**Task brief:** Your answer must be a word-for-word copy of the listing, with all pictures excluded.

**Input records:**
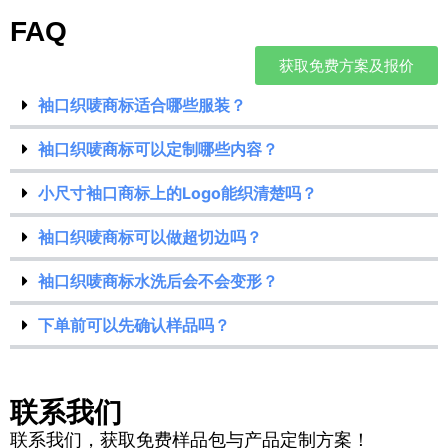
FAQ
获取免费方案及报价
袖口织唛商标适合哪些服装？
袖口织唛商标可以定制哪些内容？
小尺寸袖口商标上的Logo能织清楚吗？
袖口织唛商标可以做超切边吗？
袖口织唛商标水洗后会不会变形？
下单前可以先确认样品吗？
联系我们
联系我们，获取免费样品包与产品定制方案！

**Exercise solution:**
FAQ
获取免费方案及报价
袖口织唛商标适合哪些服装？
袖口织唛商标可以定制哪些内容？
小尺寸袖口商标上的Logo能织清楚吗？
袖口织唛商标可以做超切边吗？
袖口织唛商标水洗后会不会变形？
下单前可以先确认样品吗？
联系我们
联系我们，获取免费样品包与产品定制方案！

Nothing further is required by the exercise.